Wow, denied but done anyway!
Here's an interesting article from The Washington Post Here is a little taste for you.The Bush administration requested, and Congress rejected, war-making authority "in the United States" in negotiations over the joint resolution passed days after the terrorist attacks of Sept. 11, 2001, according to an opinion article by former Senate majority leader Thomas A. Daschle (D-S.D.) in today's Washington Post.
So, his request for war powers inside the United States was flat out rejected by Congress. That's quite understandable as the military is not a domestic police force. What I want to know is given that, how can he say that his justification for the warrantless wire taps is the Authorization for the Use of Military Force? Doesn't this realization make him saying that nothing but bold face lying?
The Justice Departmans is weighing in on the subject as well and sent a letter to Congress. The following can be found in that article as well.
The Justice Department acknowledged yesterday, in a letter to Congress, that the president's October 2001 eavesdropping order did not comply with "the 'procedures' of" the law that has regulated domestic espionage since 1978. The Foreign Intelligence Surveillance Act, or FISA, established a secret intelligence court and made it a criminal offense to conduct electronic surveillance without a warrant from that court, "except as authorized by statute."
There is a big...I mean huge BUT to this. In the same letter, Assistant Attorney General William Moschella said the following.
Yesterday's letter, signed by Assistant Attorney General William Moschella, asserted that Congress implicitly created an exception to FISA's warrant requirement by authorizing President Bush to use military force in response to the destruction of the World Trade Center and a wing of the Pentagon. The congressional resolution of Sept. 18, 2001, formally titled "Authorization for the Use of Military Force," made no reference to surveillance or to the president's intelligence-gathering powers, and the Bush administration made no public claim of new authority until news accounts disclosed the secret NSA operation.
But Moschella argued yesterday that espionage is "a fundamental incident to the use of military force" and that its absence from the resolution "cannot be read to exclude this long-recognized and essential authority to conduct communications intelligence targeted at the enemy." Such eavesdropping, he wrote, necessarily included conversations in which one party is in the United States.
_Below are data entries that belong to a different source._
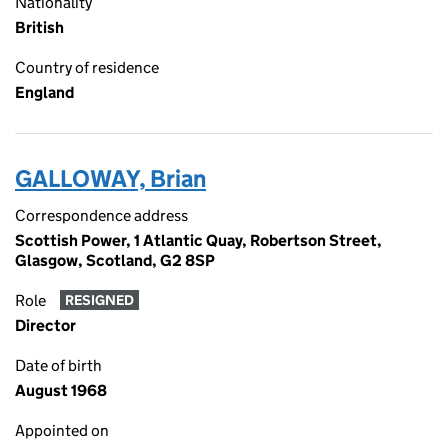
Nationality
British
Country of residence
England
GALLOWAY, Brian
Correspondence address
Scottish Power, 1 Atlantic Quay, Robertson Street,
Glasgow, Scotland, G2 8SP
Role
RESIGNED
Director
Date of birth
August 1968
Appointed on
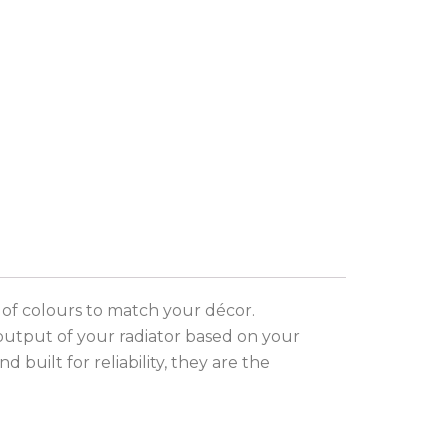
 of colours to match your décor.
output of your radiator based on your
built for reliability, they are the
Honestly, there is no suprise here. Do you really think someone who owes his job to President Bush would say something against him? Only once has a war been fought by the government against citizens of this great nation. It was called the Civil War. Granted, there are no armies moving against each other as the case was then, but still if Mr. Bush continues to use the Authorization for the Use of Military Force as his justification for the wiretapping, doesn't that essentially mean that he has declared war on American citizens whether they be guilty or innocent? I guess it's time to see how good the tap dance is for this one.